The first time he was patted down, at Newark Liberty International Airport, Mikey was 2. He cried.
After years of long delays and waits for supervisors at every airport ticket counter, this year’s vacation to the Bahamas badly shook up the family. Mikey was frisked on the way there, then more aggressively on the way home.
“Up your arms, down your arms, up your crotch — someone is patting your 8-year-old down like he’s a criminal,” Mrs. Hicks recounted. “A terrorist can blow his underwear up and they don’t catch him. But my 8-year-old can’t walk through security without being frisked.”
It is true that Mikey is not on the federal government’s “no-fly” list, which includes about 2,500 people, less than 10 percent of them from the United States. But his name appears to be among some 13,500 on the larger “selectee” list, which sets off a high level of security screening.
At some point, someone named Michael Hicks made the Department of Homeland Security suspicious, and little Mikey is still paying the price. (His father, also named Michael Hicks, was stopped for the first time on the Bahamas trip.)
Both lists are maintained by the Terrorist Screening Center, which includes the Federal Bureau of Investigation. They are given to the Transportation Security Administration, which in turn sends them to the airlines.
A spokesman for the T.S.A., James Fotenos, said that as a rule, “there are no children on the no-fly or selectee lists,” but would not comment on Mikey’s situation specifically.
For every person on the lists, hundreds of others may get caught up simply because they share the same name; a quick scan through a national phone directory unearthed 1,600 Michael Hickses. Over the past three years, 81,793 frustrated travelers have formally asked that they be struck from the watch list through the Department of Homeland Security; more than 25,000 of their cases are still pending. Others have taken more drastic measures.
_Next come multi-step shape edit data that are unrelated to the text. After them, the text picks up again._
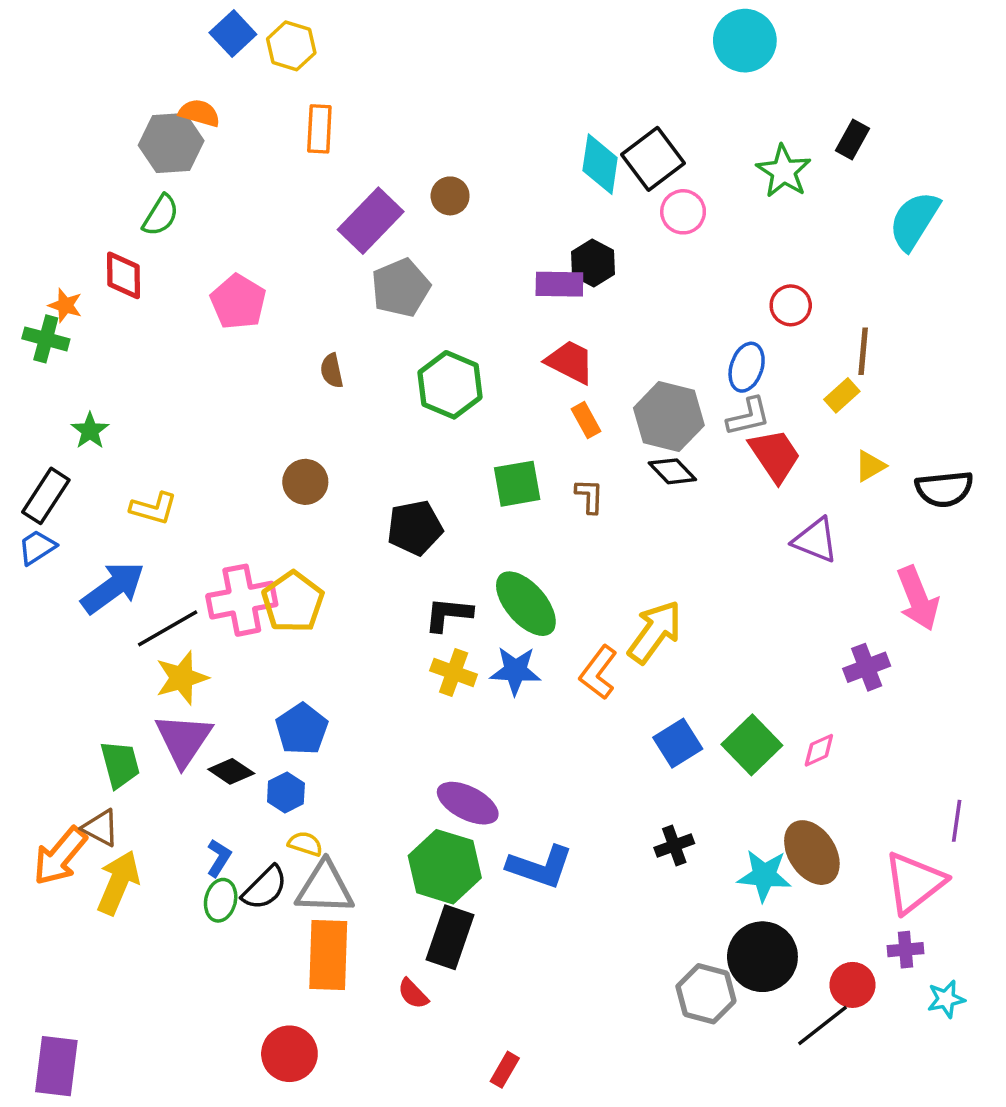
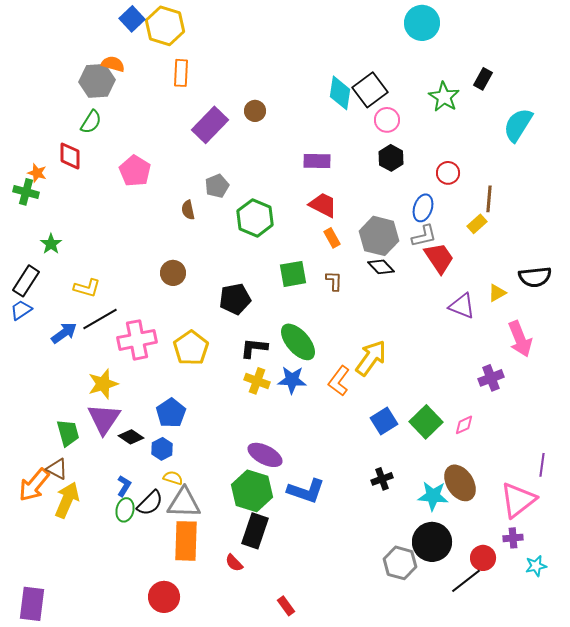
yellow hexagon: (291, 46) -> (165, 26), size x1.4
black hexagon: (593, 263) -> (391, 158), moved
gray pentagon: (401, 288) -> (217, 186), moved, size x0.7
yellow triangle: (870, 466) -> (497, 293), moved
blue arrow: (113, 588) -> (64, 333), size x0.7
yellow pentagon: (293, 602) -> (191, 348), moved
black line: (168, 628) -> (100, 319), moved
red rectangle: (505, 1070) -> (286, 606), turned -66

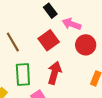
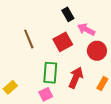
red arrow: (55, 73) -> (76, 78), moved
green rectangle: (23, 74) -> (50, 73), moved

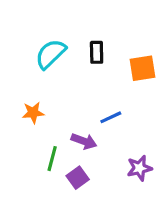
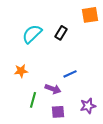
black rectangle: (97, 52) -> (61, 33), turned 32
orange square: (143, 68) -> (90, 15), moved
purple square: (78, 178) -> (58, 112), moved, turned 32

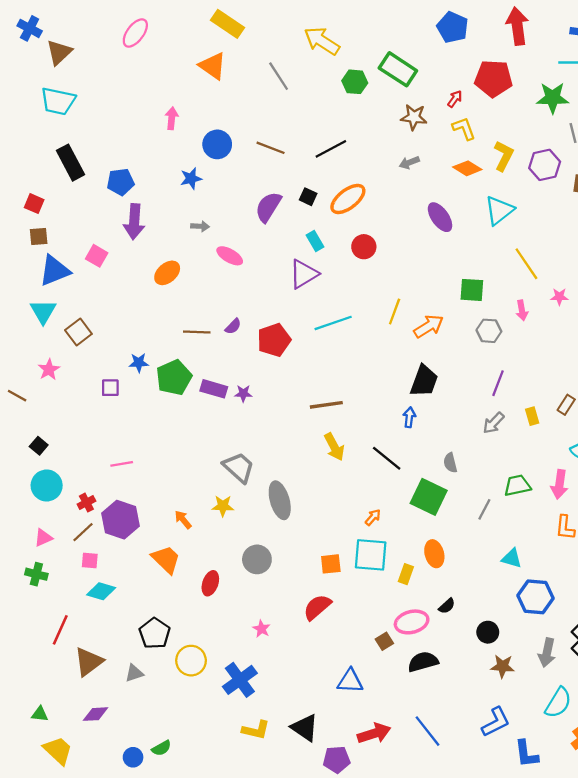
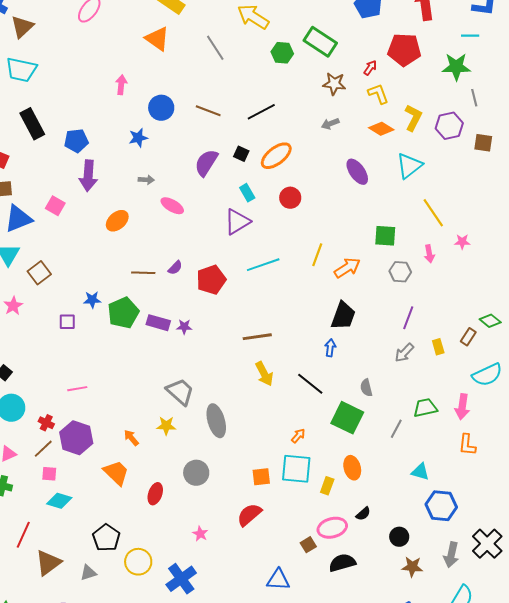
red cross: (86, 503) -> (46, 423), turned -35

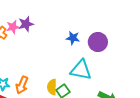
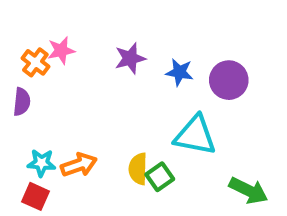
purple star: (26, 24) -> (130, 58), moved
orange arrow: (22, 85) -> (79, 165), turned -132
Mario Labbé, a frequent-flying Canadian record-company executive, started having problems at airports shortly after Sept. 11, 2001, with lengthy delays at checkpoints and mysterious questions about Japan. By 2005, he stopped flying to the United States from Canada, instead meeting American clients in France. Then a forced rerouting to Miami in 2008 led to six hours of questions.
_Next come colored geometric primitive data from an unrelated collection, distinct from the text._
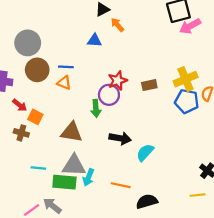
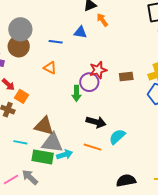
blue line: (66, 67) -> (56, 42), moved
brown circle: (37, 70) -> (19, 46), moved
brown triangle: (72, 132) -> (44, 126), moved
cyan arrow: (88, 177) -> (65, 155), turned -133
orange line: (121, 185) -> (92, 147), moved
black semicircle: (147, 201) -> (126, 181), moved

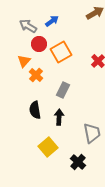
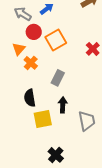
black arrow: (59, 117) -> (63, 105), moved
yellow square: (48, 147) -> (43, 119), moved, turned 30
black cross: (78, 162) -> (56, 155), moved

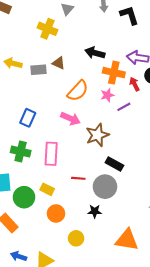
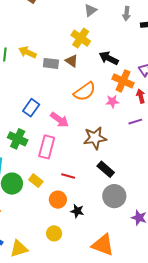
yellow cross: (47, 29) -> (81, 38), moved
purple line: (124, 107) -> (135, 122), moved
pink arrow: (70, 119) -> (60, 120), moved
gray circle: (105, 187) -> (114, 196), moved
orange circle: (56, 213) -> (58, 200), moved

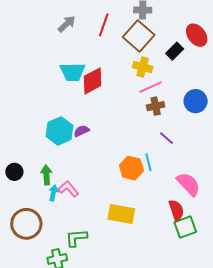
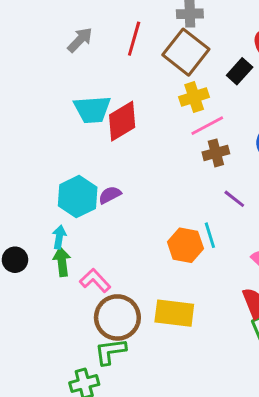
yellow cross: (143, 67) -> (194, 97), turned -30
cyan arrow: (53, 193) -> (59, 237), moved
brown circle: (26, 224) -> (117, 317), moved

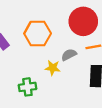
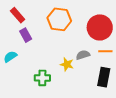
orange hexagon: (38, 34) -> (59, 19), moved

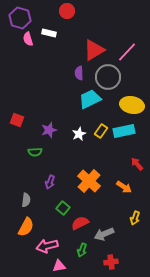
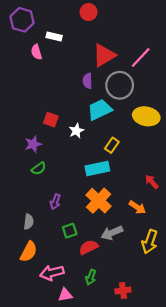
red circle: (67, 11) -> (89, 12), moved
pink semicircle: (28, 39) -> (36, 52), moved
red square: (17, 120) -> (51, 120), moved
purple star: (49, 130) -> (33, 144), moved
cyan rectangle: (124, 131) -> (97, 168), moved
white star: (79, 134) -> (76, 131), moved
green semicircle: (35, 152) -> (39, 168), turned -32
green square: (63, 208) -> (70, 231), turned 32
yellow arrow: (135, 218) -> (150, 242), size x1.5
gray arrow: (104, 234) -> (112, 233), moved

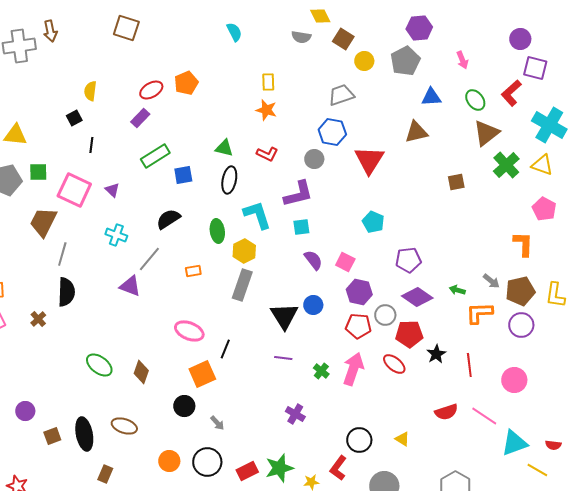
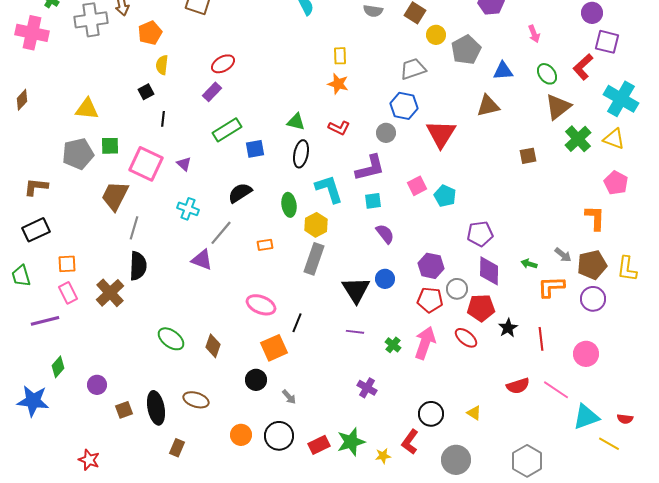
gray pentagon: (405, 61) -> (466, 50), moved
orange pentagon: (186, 83) -> (150, 33), moved
pink square: (345, 262) -> (417, 186), moved, turned 36
purple diamond: (417, 297) -> (489, 271), turned 56
brown cross: (38, 319) -> (110, 293), size x1.8

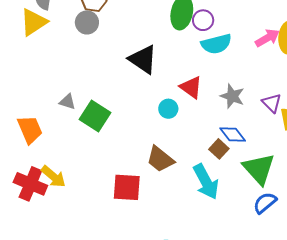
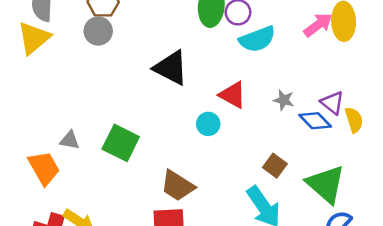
gray star: (232, 96) -> (284, 100), size x0.7
gray triangle: (67, 102) -> (70, 140), moved
blue diamond: (233, 135) -> (315, 121), moved
brown trapezoid: (160, 159) -> (178, 186), moved

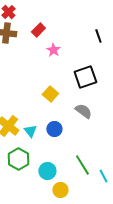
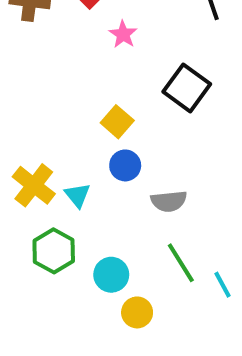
black square: (85, 77) -> (187, 88), turned -35
gray semicircle: (83, 111) -> (169, 201), moved, turned 138
blue circle: (54, 129) -> (125, 165), moved

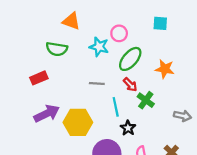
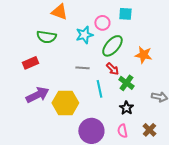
cyan square: (160, 23) -> (125, 14), moved
cyan star: (99, 47) -> (84, 35), turned -30
black star: (128, 128) -> (126, 108), moved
“What’s the name of your mother? Your father? When were you last in Japan?” Mr. Labbé recalled being asked. “Always the same questions in different order. And sometimes, it’s quite aggressive, not funny at all.”
Fed up, in the summer of 2008, he changed his name to François Mario Labbé. The problem vanished.
Several Web sites, including the T.S.A.’s own blog, are rife with tales of misidentification and strategies for solving them. Some travelers purposely misspell their own names when buying tickets, apparently enough to fool the system. Even the late Senator Edward M. Kennedy once found himself on a list.
“We can’t just throw a bunch of names on these lists and call it security,” said Representative William J. Pascrell Jr., a New Jersey Democrat. “If we can’t get an 8-year-old off the list, the whole list becomes suspect.”